SharePoint’s origins point to its central purpose as a document management (repository and sharing) solution, but what first caught my attention years ago was that it enabled information workers to set up their own internal collaboration sites, without requiring administrator intervention. This is such a freeing capability for users, but it also had the side effect of making SharePoint very popular with those who have access to it. This is a trend that continues to this day: Of the users with access to SharePoint at work, over 62 percent of them actually use it. I suspect that those who use it once are quickly hooked. It's the Pringles of technology: You can't just use it once.

According to Microsoft, the versatility of SharePoint has had some interesting effects on the product and its users, the latter of which are now using it in ways that the product's inventors never originally envisioned.
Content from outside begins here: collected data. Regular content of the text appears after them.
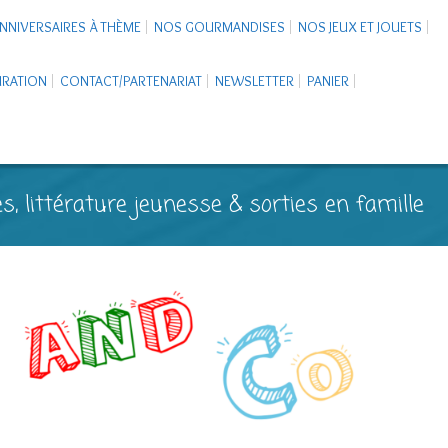
NNIVERSAIRES À THÈME
NOS GOURMANDISES
NOS JEUX ET JOUETS
PIRATION
CONTACT/PARTENARIAT
NEWSLETTER
PANIER
s, littérature jeunesse & sorties en famille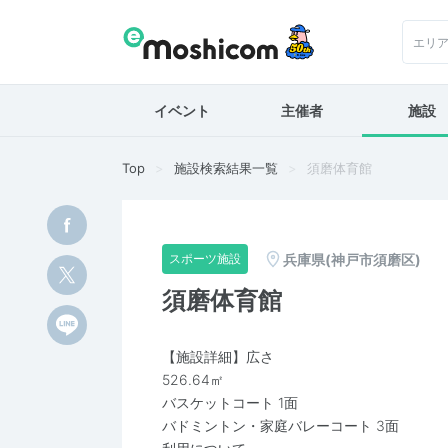
エリ
イベント
主催者
施設
Top
施設検索結果一覧
須磨体育館
兵庫県(神戸市須磨区)
スポーツ施設
須磨体育館
【施設詳細】広さ
526.64㎡
バスケットコート 1面
バドミントン・家庭バレーコート 3面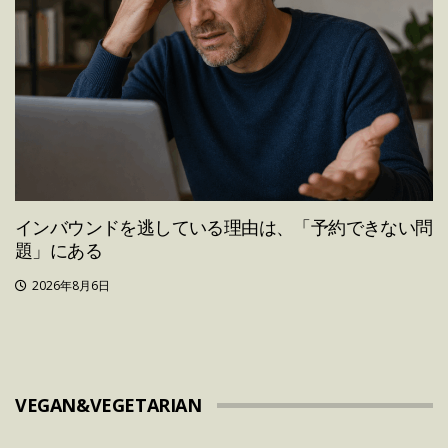
インバウンドを逃している理由は、「予約できない問
題」にある
2026年8月6日
VEGAN&VEGETARIAN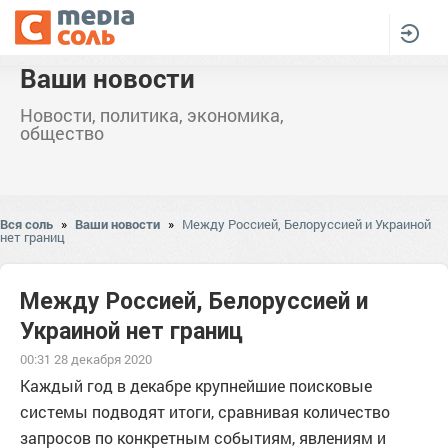
Ваши новости
Новости, политика, экономика,
общество
Вся соль
»
Ваши новости
»
Между Россией, Белоруссией и Украиной
нет границ
Между Россией, Белоруссией и
Украиной нет границ
00:31 28 декабря 2020
Каждый год в декабре крупнейшие поисковые
системы подводят итоги, сравнивая количество
запросов по конкретным событиям, явлениям и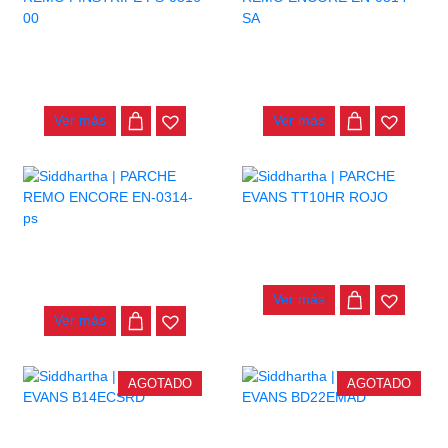
PARCHE REMO PINSTRIPE
PARCHE REMO ENCORE EN-
PS-0316-00
0314-SA
$
94.000
$
22.000
Ver más
Ver más
PARCHE EVANS TT10HR
ROJO
PARCHE REMO ENCORE EN-
0314-PS
$
85.000
$
36.000
Ver más
Ver más
AGOTADO
AGOTADO
PARCHE EVANS B14ECSRD
PARCHE EVANS BD22EMAD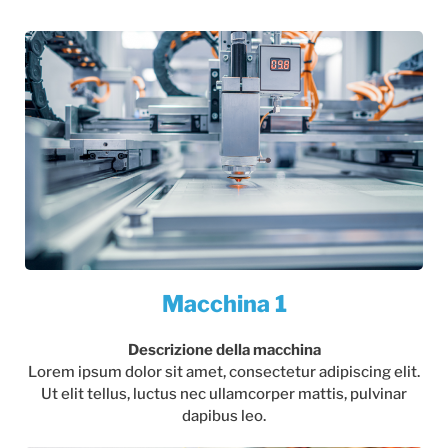
Macchina 1
Descrizione della macchina
Lorem ipsum dolor sit amet, consectetur adipiscing elit.
Ut elit tellus, luctus nec ullamcorper mattis, pulvinar
dapibus leo.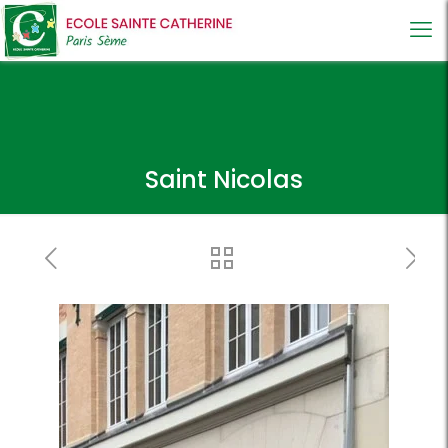
Saint Nicolas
And even in my own limited experience, I've seen how the product's malleability can lead to interesting scenarios. There are traditional SharePoint sites, of course, with document libraries, lists, discussions, calendars and more. There are hosted versions of the Office Web Apps. And there are public (port 80), traditional websites. Each of these things can be interrelated, but each is also its own environment, too, and can be accessed and logically considered as separate entities.

Too, you can access SharePoint resources from such a wide variety of ways. Microsoft's free SharePoint Designer tool works just fine with SharePoint sites and websites, and if you have Office 2010 SharePoint Workspace, you can both access and sync SharePoint content to your PC, allowing offline access. Traditional Office applications—Word, Excel, PowerPoint—can easily be configured to work with SharePoint document libraries instead of the local PC, of course, and if you're lucky enough to have a Windows Phone, you get a full-featured SharePoint Workspace Mobile experience too.

I did ask Microsoft if it had any plans to extend a native SharePoint experience to other mobile platforms—and when you consider the work that Microsoft is doing on Apple's iOS platform, with apps like Bing, OneNote, and PhotoSynth, among others, it's not hard to imagine a SharePoint Workspace app on iPhones and iPads. For now, the company says that users of non-Windows Phone 7-based mobile devices will need to access SharePoint via a mobile web browser—your mileage may vary—but that it will have more to say on this topic in the future.

Which is just fine with me: SharePoint is so rich and so versatile that I'll have a lot more to say about this product in the weeks and months ahead. I suspect this is a topic I'll be returning to again and again.